Among the records below, find the line that has "costume trois pièces vert"; from there, give the lines again exactly, and stop after the line that has "ごとの連休を楽しみにしている人がたくさんいま".
*** Given information ***
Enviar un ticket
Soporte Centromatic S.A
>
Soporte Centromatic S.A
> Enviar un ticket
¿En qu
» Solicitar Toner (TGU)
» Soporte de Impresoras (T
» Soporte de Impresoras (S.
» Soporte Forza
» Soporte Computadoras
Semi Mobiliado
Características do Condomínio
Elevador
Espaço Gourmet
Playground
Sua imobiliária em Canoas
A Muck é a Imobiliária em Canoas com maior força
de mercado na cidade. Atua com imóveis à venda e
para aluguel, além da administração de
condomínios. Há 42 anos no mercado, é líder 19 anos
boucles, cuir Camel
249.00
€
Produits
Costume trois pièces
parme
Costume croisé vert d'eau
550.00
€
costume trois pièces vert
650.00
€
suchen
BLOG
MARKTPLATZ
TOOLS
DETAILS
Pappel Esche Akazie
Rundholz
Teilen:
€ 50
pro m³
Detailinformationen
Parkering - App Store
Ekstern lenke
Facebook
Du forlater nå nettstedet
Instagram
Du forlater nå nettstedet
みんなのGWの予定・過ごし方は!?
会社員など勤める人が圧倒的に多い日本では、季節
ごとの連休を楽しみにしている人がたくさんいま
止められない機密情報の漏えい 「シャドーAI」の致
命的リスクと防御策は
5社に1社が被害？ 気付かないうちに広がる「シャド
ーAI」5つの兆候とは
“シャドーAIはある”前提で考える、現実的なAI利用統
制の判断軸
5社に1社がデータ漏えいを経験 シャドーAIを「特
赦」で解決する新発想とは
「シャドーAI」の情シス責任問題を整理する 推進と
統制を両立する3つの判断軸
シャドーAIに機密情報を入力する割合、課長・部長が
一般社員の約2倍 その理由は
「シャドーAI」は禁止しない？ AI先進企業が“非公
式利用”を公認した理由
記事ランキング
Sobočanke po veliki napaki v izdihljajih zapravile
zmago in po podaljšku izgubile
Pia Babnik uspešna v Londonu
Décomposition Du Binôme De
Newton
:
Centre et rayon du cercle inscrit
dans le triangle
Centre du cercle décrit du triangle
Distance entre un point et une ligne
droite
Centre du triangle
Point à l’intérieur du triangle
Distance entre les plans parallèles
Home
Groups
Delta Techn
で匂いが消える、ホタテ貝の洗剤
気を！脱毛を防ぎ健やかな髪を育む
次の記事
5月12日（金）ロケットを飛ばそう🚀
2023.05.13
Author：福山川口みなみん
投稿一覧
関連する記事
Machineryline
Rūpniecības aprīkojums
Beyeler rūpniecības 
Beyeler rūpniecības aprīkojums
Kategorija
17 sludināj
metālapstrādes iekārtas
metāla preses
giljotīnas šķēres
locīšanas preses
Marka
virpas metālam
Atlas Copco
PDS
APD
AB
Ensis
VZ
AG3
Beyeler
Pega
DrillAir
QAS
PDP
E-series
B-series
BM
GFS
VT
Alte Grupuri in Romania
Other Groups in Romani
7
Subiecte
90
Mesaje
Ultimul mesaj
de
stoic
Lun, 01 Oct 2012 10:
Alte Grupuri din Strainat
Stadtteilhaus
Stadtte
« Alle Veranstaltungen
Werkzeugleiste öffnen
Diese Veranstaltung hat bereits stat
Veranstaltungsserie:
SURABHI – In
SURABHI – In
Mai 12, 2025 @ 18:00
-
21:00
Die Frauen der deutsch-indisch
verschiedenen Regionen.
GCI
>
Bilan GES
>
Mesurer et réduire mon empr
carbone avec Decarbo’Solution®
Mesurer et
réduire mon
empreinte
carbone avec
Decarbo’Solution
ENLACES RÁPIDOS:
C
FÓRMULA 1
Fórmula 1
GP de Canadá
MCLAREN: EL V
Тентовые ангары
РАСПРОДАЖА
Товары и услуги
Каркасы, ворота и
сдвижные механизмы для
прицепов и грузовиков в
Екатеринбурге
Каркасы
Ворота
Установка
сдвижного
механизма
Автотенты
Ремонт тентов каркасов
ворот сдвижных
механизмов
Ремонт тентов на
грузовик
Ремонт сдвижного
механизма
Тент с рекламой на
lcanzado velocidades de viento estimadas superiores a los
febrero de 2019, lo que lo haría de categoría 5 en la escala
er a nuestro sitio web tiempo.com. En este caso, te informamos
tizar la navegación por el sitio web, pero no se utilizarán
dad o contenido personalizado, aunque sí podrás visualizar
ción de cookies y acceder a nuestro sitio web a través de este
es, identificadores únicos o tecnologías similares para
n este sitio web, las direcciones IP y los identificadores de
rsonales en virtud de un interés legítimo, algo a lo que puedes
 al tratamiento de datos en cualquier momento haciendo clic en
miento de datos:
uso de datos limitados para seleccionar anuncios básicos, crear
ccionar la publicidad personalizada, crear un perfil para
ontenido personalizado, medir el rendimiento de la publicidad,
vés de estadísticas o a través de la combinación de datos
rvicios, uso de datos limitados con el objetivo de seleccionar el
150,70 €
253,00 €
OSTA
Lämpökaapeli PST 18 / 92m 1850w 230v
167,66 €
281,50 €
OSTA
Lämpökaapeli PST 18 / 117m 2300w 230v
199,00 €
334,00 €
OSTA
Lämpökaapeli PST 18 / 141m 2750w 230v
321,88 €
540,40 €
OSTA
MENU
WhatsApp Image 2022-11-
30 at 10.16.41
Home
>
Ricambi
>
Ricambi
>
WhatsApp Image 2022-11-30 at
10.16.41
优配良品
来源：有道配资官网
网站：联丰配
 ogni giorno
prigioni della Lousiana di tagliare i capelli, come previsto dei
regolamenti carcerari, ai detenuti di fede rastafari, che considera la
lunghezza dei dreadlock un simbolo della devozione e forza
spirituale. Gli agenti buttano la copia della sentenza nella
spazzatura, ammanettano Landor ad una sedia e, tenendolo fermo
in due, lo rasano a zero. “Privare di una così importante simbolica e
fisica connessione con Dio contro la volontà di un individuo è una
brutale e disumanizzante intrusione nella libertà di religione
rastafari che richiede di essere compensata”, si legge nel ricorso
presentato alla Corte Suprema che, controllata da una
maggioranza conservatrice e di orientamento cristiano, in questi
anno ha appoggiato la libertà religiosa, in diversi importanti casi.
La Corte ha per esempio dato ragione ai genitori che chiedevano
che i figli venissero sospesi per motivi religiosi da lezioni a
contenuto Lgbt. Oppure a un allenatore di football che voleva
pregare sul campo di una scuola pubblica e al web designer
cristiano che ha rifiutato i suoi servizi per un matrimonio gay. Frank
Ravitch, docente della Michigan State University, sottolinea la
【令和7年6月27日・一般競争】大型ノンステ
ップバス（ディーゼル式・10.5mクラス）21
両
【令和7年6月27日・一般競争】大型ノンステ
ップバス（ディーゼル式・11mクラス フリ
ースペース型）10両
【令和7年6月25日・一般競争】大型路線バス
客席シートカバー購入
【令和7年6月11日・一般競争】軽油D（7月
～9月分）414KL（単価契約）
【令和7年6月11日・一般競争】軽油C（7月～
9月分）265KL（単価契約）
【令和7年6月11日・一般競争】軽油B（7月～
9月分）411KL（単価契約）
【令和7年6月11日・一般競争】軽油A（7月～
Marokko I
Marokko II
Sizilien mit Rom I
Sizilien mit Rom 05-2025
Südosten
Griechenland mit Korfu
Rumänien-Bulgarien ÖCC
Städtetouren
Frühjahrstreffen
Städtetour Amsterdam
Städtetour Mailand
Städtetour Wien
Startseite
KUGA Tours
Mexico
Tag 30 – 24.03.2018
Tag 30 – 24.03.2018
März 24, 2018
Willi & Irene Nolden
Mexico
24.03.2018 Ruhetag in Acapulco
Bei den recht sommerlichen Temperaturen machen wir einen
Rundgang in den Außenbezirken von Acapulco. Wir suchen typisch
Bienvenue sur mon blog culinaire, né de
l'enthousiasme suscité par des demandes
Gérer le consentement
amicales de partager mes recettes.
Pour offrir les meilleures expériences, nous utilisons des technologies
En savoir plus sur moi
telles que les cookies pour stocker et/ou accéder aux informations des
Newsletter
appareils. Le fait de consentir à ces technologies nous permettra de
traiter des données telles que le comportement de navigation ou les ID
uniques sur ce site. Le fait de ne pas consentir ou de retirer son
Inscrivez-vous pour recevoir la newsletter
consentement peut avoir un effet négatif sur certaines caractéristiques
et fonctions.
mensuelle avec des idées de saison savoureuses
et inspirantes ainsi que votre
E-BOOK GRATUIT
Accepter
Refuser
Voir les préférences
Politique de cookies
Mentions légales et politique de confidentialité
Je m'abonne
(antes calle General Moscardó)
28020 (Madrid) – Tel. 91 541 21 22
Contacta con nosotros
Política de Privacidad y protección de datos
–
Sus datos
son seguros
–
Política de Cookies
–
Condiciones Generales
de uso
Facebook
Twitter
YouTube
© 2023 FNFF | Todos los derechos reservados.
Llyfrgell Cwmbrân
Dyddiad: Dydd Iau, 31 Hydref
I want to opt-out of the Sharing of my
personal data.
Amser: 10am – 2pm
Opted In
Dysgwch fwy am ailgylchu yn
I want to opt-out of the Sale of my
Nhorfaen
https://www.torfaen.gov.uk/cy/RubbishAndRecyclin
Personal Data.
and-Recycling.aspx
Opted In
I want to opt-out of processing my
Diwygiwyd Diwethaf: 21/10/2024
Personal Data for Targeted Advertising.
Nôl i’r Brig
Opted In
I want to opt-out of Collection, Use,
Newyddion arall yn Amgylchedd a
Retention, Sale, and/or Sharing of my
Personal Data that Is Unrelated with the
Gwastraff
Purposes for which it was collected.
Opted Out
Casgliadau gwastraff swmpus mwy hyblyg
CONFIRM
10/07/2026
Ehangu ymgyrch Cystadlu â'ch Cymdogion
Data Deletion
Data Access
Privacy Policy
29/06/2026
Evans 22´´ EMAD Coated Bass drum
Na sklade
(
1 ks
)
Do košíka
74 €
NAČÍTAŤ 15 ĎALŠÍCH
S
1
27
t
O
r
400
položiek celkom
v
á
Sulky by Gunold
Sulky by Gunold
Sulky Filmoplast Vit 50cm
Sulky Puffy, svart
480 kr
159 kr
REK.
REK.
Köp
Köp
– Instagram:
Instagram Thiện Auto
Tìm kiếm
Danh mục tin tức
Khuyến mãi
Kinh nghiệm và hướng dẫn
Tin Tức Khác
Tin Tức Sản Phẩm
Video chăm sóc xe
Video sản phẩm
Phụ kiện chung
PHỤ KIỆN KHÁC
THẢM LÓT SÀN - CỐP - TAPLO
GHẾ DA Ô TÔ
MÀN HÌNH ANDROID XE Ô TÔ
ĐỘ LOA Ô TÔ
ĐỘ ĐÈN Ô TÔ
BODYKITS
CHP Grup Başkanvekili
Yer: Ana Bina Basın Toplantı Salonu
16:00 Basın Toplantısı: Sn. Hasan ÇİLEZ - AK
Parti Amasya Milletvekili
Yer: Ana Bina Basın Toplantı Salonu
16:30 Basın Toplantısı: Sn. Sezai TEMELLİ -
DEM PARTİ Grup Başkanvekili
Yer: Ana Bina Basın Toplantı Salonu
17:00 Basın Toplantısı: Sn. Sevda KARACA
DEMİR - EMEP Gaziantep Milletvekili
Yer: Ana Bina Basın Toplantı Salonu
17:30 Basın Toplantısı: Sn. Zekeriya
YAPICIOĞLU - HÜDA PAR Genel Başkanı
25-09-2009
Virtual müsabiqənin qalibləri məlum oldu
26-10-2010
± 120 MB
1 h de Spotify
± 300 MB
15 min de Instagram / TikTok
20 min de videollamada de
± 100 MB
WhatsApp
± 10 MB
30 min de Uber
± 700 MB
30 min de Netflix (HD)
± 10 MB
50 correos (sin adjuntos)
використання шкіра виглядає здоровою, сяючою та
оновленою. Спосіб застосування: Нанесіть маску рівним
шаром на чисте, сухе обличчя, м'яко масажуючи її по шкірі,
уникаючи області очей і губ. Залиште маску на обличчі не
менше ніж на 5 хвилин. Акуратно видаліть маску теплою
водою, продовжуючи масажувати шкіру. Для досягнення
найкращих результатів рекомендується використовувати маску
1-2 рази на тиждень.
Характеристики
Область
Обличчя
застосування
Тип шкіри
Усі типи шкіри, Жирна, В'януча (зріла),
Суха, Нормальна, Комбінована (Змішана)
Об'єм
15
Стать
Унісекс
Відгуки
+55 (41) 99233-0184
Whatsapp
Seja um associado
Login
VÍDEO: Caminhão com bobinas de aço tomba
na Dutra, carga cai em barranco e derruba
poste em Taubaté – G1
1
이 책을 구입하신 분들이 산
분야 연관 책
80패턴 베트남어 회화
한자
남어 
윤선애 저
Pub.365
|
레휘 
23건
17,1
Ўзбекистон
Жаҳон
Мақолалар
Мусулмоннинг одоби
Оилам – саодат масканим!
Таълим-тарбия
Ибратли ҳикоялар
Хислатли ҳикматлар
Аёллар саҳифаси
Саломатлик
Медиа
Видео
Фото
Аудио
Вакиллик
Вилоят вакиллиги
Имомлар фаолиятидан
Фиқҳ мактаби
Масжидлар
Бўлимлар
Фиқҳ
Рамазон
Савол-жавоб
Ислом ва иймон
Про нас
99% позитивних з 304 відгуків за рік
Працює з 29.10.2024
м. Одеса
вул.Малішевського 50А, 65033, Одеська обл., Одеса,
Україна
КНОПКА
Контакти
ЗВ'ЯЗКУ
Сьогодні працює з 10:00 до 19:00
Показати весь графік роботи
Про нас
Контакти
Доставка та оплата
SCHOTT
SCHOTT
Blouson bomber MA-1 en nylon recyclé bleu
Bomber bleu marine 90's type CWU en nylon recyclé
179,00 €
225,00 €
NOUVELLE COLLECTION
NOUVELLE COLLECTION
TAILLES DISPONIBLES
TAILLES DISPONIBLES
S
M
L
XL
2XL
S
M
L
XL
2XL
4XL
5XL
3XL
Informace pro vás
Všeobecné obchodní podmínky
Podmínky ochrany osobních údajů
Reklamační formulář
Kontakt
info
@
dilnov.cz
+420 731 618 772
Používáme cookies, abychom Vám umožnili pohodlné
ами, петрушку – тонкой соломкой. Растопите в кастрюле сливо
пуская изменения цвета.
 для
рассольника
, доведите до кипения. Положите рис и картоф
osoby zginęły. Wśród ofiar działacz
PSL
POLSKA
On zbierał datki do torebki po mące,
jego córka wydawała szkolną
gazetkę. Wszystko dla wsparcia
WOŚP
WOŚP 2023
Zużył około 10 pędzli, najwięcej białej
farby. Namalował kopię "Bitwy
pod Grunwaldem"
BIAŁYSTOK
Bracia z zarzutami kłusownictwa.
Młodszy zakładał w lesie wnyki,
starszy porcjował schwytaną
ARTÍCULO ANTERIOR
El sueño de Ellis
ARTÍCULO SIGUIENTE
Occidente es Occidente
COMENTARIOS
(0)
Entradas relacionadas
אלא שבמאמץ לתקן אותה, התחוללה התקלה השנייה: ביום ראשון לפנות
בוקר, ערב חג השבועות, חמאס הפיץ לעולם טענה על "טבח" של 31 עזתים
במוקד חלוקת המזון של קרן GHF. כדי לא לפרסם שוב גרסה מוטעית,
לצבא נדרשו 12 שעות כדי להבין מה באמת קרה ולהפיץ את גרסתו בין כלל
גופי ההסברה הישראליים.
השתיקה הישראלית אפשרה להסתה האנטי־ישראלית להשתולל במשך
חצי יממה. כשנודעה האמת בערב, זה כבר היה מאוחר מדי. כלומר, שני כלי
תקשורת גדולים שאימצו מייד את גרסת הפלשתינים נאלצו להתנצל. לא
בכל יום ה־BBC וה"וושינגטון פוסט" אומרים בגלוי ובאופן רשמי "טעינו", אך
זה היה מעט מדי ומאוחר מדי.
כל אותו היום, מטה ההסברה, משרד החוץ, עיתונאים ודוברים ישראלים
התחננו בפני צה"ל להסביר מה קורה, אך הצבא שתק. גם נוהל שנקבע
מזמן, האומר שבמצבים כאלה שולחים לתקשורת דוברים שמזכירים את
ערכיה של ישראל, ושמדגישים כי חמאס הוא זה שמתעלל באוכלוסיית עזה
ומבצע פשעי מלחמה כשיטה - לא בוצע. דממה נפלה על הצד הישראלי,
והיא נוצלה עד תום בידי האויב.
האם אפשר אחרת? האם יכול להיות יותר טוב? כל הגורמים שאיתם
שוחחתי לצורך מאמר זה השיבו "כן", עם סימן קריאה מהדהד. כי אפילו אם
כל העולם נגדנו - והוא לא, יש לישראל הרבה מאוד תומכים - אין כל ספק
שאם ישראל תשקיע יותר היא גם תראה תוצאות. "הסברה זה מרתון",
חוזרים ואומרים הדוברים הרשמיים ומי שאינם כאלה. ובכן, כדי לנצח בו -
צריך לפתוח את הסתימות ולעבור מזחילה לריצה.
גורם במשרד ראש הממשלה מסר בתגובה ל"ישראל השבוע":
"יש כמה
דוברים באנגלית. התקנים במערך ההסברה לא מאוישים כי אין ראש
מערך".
*** End of Given information ***
§ **Reply to the task**:
costume trois pièces vert
650.00
€
suchen
BLOG
MARKTPLATZ
TOOLS
DETAILS
Pappel Esche Akazie
Rundholz
Teilen:
€ 50
pro m³
Detailinformationen
Parkering - App Store
Ekstern lenke
Facebook
Du forlater nå nettstedet
Instagram
Du forlater nå nettstedet
みんなのGWの予定・過ごし方は!?
会社員など勤める人が圧倒的に多い日本では、季節
ごとの連休を楽しみにしている人がたくさんいま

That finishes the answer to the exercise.